BEGIN RECORD EXTRACTS

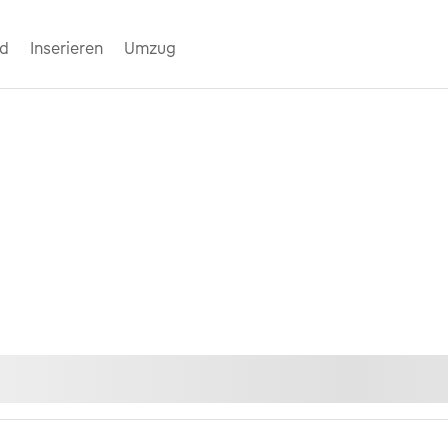
nd
Inserieren
Umzug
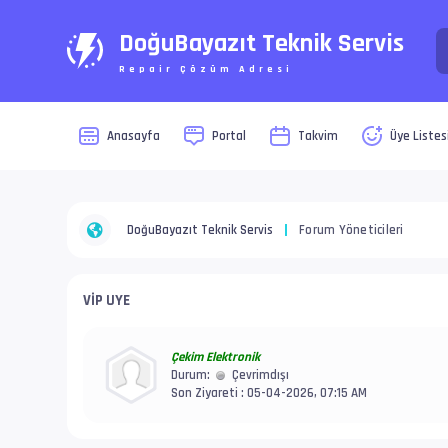
DoğuBayazıt Teknik Servis
Repair Çözüm Adresi
Anasayfa
Portal
Takvim
Üye Listes
DoğuBayazıt Teknik Servis
Forum Yöneticileri
VİP UYE
Çekim Elektronik
Durum:
Çevrimdışı
Son Ziyareti : 05-04-2026, 07:15 AM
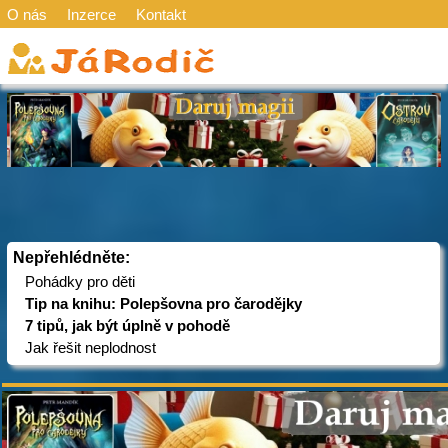
O nás
Inzerce
Kontakt
Nepřehlédněte:
Pohádky pro děti
Tip na knihu: Polepšovna pro čarodějky
7 tipů, jak být úplně v pohodě
Jak řešit neplodnost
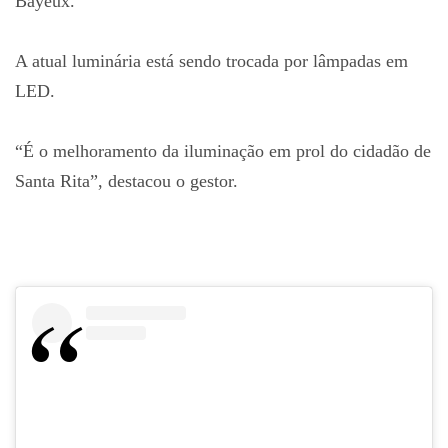
Bayeux.
A atual luminária está sendo trocada por lâmpadas em
LED.
“É o melhoramento da iluminação em prol do cidadão de
Santa Rita”, destacou o gestor.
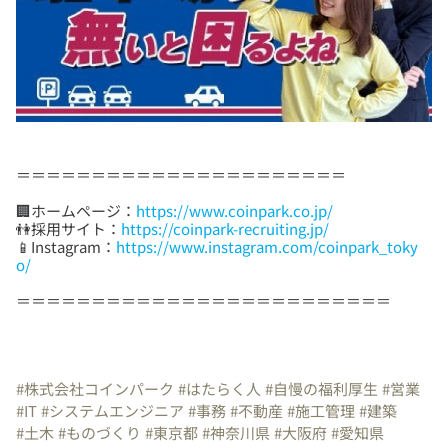
🏢ホームページ：
https://www.coinpark.co.jp/
👫採用サイト：
https://coinpark-recruiting.jp/
📱Instagram：
https://www.instagram.com/coinpark_toky
o/
＝＝＝＝＝＝＝＝＝＝＝＝＝＝＝＝＝＝＝＝＝＝＝＝＝
#株式会社コインパーク
#はたらく人
#自慢の福利厚生
#営業
#IT
#システムエンジニア
#事務
#不動産
#施工管理
#建築
#土木
#ものづくり
#東京都
#神奈川県
#大阪府
#愛知県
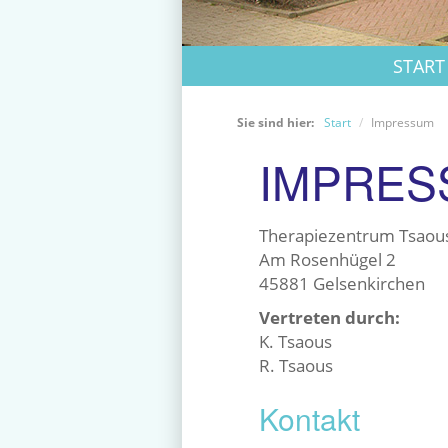
START
Sie sind hier:
Start
Impressum
IMPRES
Therapiezentrum Tsaou
Am Rosenhügel 2
45881 Gelsenkirchen
Vertreten durch:
K. Tsaous
R. Tsaous
Kontakt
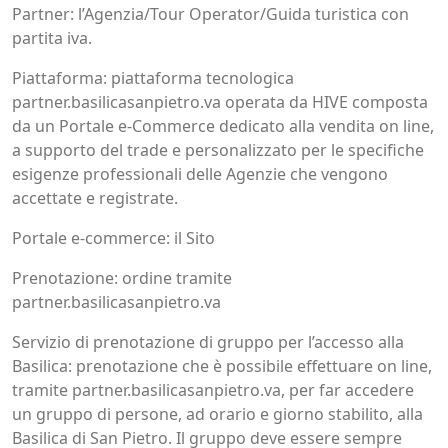
Partner: l’Agenzia/Tour Operator/Guida turistica con
partita iva.
Piattaforma: piattaforma tecnologica
partner.basilicasanpietro.va operata da HIVE composta
da un Portale e-Commerce dedicato alla vendita on line,
a supporto del trade e personalizzato per le specifiche
esigenze professionali delle Agenzie che vengono
accettate e registrate.
Portale e-commerce: il Sito
Prenotazione: ordine tramite
partner.basilicasanpietro.va
Servizio di prenotazione di gruppo per l’accesso alla
Basilica: prenotazione che è possibile effettuare on line,
tramite partner.basilicasanpietro.va, per far accedere
un gruppo di persone, ad orario e giorno stabilito, alla
Basilica di San Pietro. Il gruppo deve essere sempre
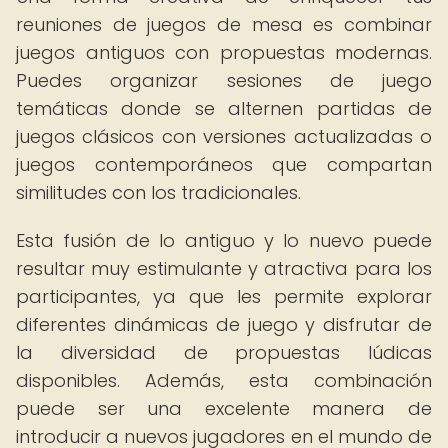
reuniones de juegos de mesa es combinar
juegos antiguos con propuestas modernas.
Puedes organizar sesiones de juego
temáticas donde se alternen partidas de
juegos clásicos con versiones actualizadas o
juegos contemporáneos que compartan
similitudes con los tradicionales.
Esta fusión de lo antiguo y lo nuevo puede
resultar muy estimulante y atractiva para los
participantes, ya que les permite explorar
diferentes dinámicas de juego y disfrutar de
la diversidad de propuestas lúdicas
disponibles. Además, esta combinación
puede ser una excelente manera de
introducir a nuevos jugadores en el mundo de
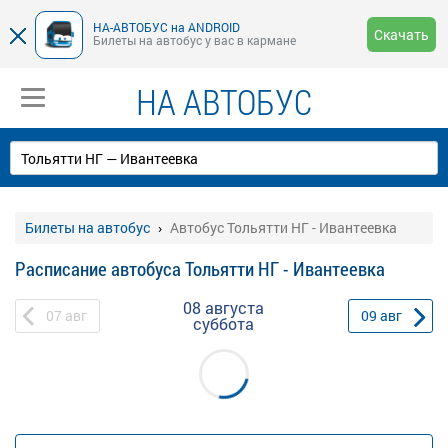
НА-АВТОБУС на ANDROID
Скачать
Билеты на автобус у вас в кармане
НА АВТОБУС
Билеты на автобус
Автобус Тольятти НГ - Ивантеевка
Расписание автобуса Тольятти НГ - Ивантеевка
08 августа
07
авг
09
авг
суббота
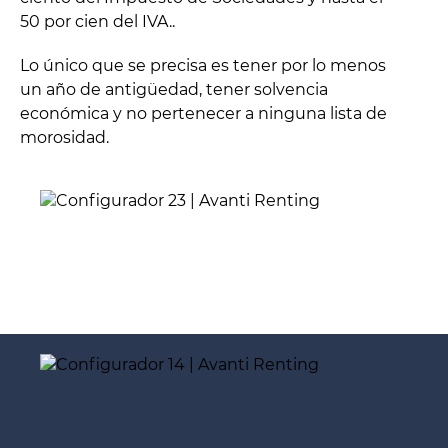
50 por cien del IVA..
Lo único que se precisa es tener por lo menos
un año de antigüedad, tener solvencia
económica y no pertenecer a ninguna lista de
morosidad.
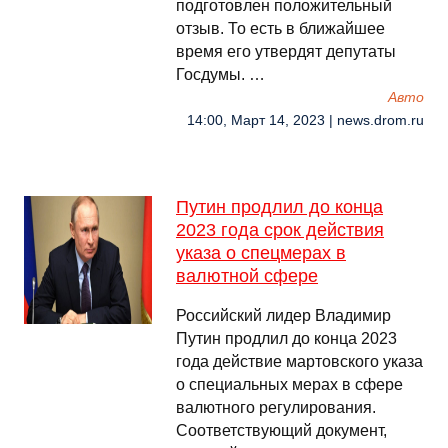
подготовлен положительный
отзыв. То есть в ближайшее
время его утвердят депутаты
Госдумы. …
Авто
14:00, Март 14, 2023 | news.drom.ru
Путин продлил до конца
2023 года срок действия
указа о спецмерах в
валютной сфере
Российский лидер Владимир
Путин продлил до конца 2023
года действие мартовского указа
о специальных мерах в сфере
валютного регулирования.
Соответствующий документ,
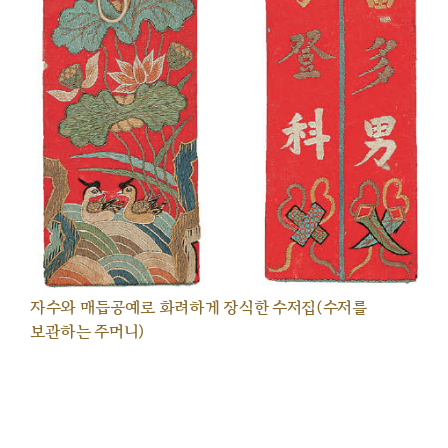
자수와 매듭공예로 화려하게 장식한 수저집(수저를
보관하는 주머니)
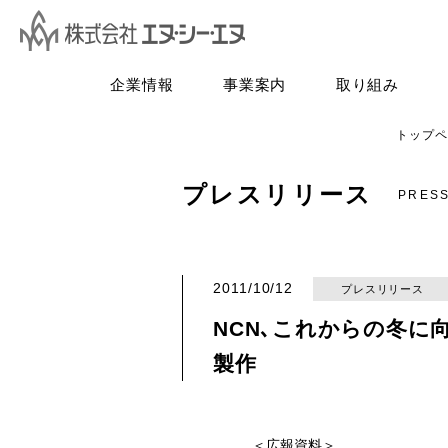
企業情報
事業案内
取り組み
トップペ
プレスリリース
PRES
2011/10/12
プレスリリース
NCN､これからの冬に
製作
＜広報資料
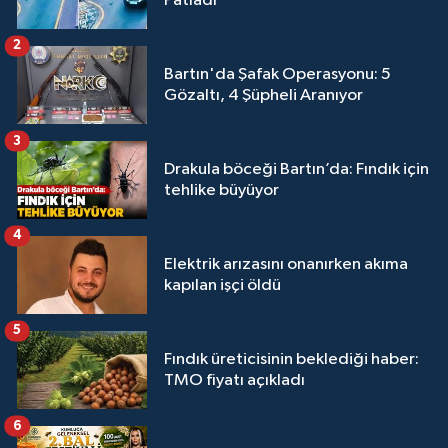
Patladı
2
Bartın'da Şafak Operasyonu: 5
Gözaltı, 4 Şüpheli Aranıyor
3
Drakula böceği Bartın’da: Fındık için
tehlike büyüyor
4
Elektrik arızasını onanırken akıma
kapılan işçi öldü
5
Fındık üreticisinin beklediği haber:
TMO fiyatı açıkladı
6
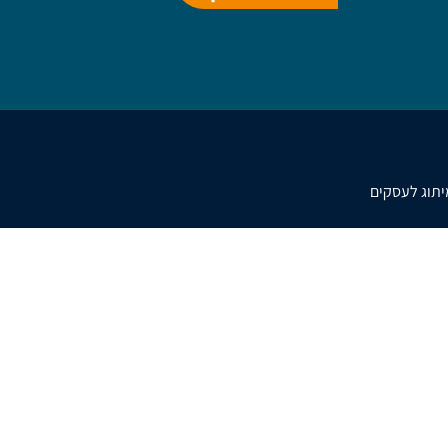
מיתוג לעסקים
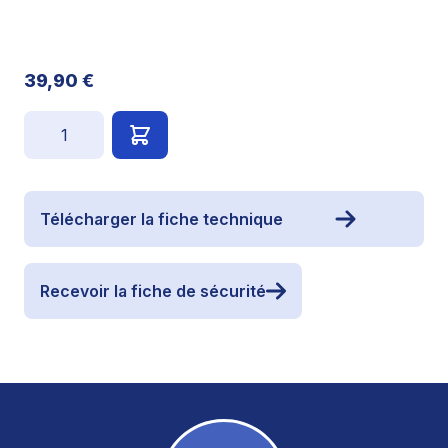
39,90 €
Quantité
Télécharger la fiche technique
Recevoir la fiche de sécurité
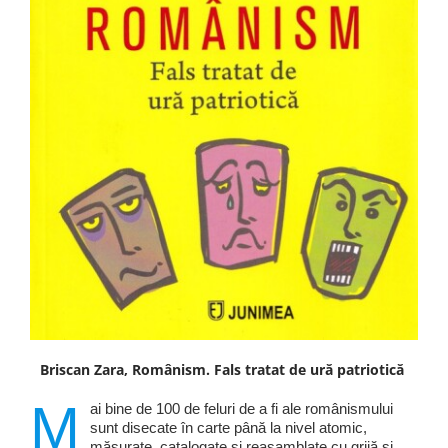
Briscan Zara, Românism. Fals tratat de ură patriotică
M
ai bine de 100 de feluri de a fi ale românismului
sunt disecate în carte până la nivel atomic,
măsurate, catalogate și reasamblate cu grijă și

END RECORD EXTRACTS

## TASK OBJECTIVE
Repeat the records exactly, without the pictures.

## WRITTEN SOLUTION
nd
Inserieren
Umzug
DoğuBayazıt Teknik Servis
Repair Çözüm Adresi
Anasayfa
Portal
Takvim
Üye Listes
DoğuBayazıt Teknik Servis
Forum Yöneticileri
VİP UYE
Çekim Elektronik
Durum:
Çevrimdışı
Son Ziyareti : 05-04-2026, 07:15 AM
O nás
Inzerce
Kontakt
Nepřehlédněte:
Pohádky pro děti
Tip na knihu: Polepšovna pro čarodějky
7 tipů, jak být úplně v pohodě
Jak řešit neplodnost
Bayeux.
A atual luminária está sendo trocada por lâmpadas em
LED.
“É o melhoramento da iluminação em prol do cidadão de
Santa Rita”, destacou o gestor.
🏢ホームページ：
https://www.coinpark.co.jp/
👫採用サイト：
https://coinpark-recruiting.jp/
📱Instagram：
https://www.instagram.com/coinpark_toky
o/
＝＝＝＝＝＝＝＝＝＝＝＝＝＝＝＝＝＝＝＝＝＝＝＝＝
#株式会社コインパーク
#はたらく人
#自慢の福利厚生
#営業
#IT
#システムエンジニア
#事務
#不動産
#施工管理
#建築
#土木
#ものづくり
#東京都
#神奈川県
#大阪府
#愛知県
START
Sie sind hier:
Start
Impressum
IMPRES
Therapiezentrum Tsaou
Am Rosenhügel 2
45881 Gelsenkirchen
Vertreten durch:
K. Tsaous
R. Tsaous
Kontakt
Partner: l’Agenzia/Tour Operator/Guida turistica con
partita iva.
Piattaforma: piattaforma tecnologica
partner.basilicasanpietro.va operata da HIVE composta
da un Portale e-Commerce dedicato alla vendita on line,
a supporto del trade e personalizzato per le specifiche
esigenze professionali delle Agenzie che vengono
accettate e registrate.
Portale e-commerce: il Sito
Prenotazione: ordine tramite
partner.basilicasanpietro.va
Servizio di prenotazione di gruppo per l’accesso alla
Basilica: prenotazione che è possibile effettuare on line,
tramite partner.basilicasanpietro.va, per far accedere
un gruppo di persone, ad orario e giorno stabilito, alla
Basilica di San Pietro. Il gruppo deve essere sempre
reuniones de juegos de mesa es combinar
juegos antiguos con propuestas modernas.
Puedes organizar sesiones de juego
temáticas donde se alternen partidas de
juegos clásicos con versiones actualizadas o
juegos contemporáneos que compartan
similitudes con los tradicionales.
Esta fusión de lo antiguo y lo nuevo puede
resultar muy estimulante y atractiva para los
participantes, ya que les permite explorar
diferentes dinámicas de juego y disfrutar de
la diversidad de propuestas lúdicas
disponibles. Además, esta combinación
puede ser una excelente manera de
introducir a nuevos jugadores en el mundo de
НА-АВТОБУС на ANDROID
Скачать
Билеты на автобус у вас в кармане
НА АВТОБУС
Билеты на автобус
Автобус Тольятти НГ - Ивантеевка
Расписание автобуса Тольятти НГ - Ивантеевка
08 августа
07
авг
09
авг
суббота
50 por cien del IVA..
Lo único que se precisa es tener por lo menos
un año de antigüedad, tener solvencia
económica y no pertenecer a ninguna lista de
morosidad.
подготовлен положительный
отзыв. То есть в ближайшее
время его утвердят депутаты
Госдумы. …
Авто
14:00, Март 14, 2023 | news.drom.ru
Путин продлил до конца
2023 года срок действия
указа о спецмерах в
валютной сфере
Российский лидер Владимир
Путин продлил до конца 2023
года действие мартовского указа
о специальных мерах в сфере
валютного регулирования.
Соответствующий документ,
자수와 매듭공예로 화려하게 장식한 수저집(수저를
보관하는 주머니)
企業情報
事業案内
取り組み
トップペ
プレスリリース
PRES
2011/10/12
プレスリリース
NCN､これからの冬に
製作
＜広報資料
Patladı
2
Bartın'da Şafak Operasyonu: 5
Gözaltı, 4 Şüpheli Aranıyor
3
Drakula böceği Bartın’da: Fındık için
tehlike büyüyor
4
Elektrik arızasını onanırken akıma
kapılan işçi öldü
5
Fındık üreticisinin beklediği haber:
TMO fiyatı açıkladı
6
מיתוג לעסקים
39,90 €
Quantité
Télécharger la fiche technique
Recevoir la fiche de sécurité
Briscan Zara, Românism. Fals tratat de ură patriotică
M
ai bine de 100 de feluri de a fi ale românismului
sunt disecate în carte până la nivel atomic,
măsurate, catalogate și reasamblate cu grijă și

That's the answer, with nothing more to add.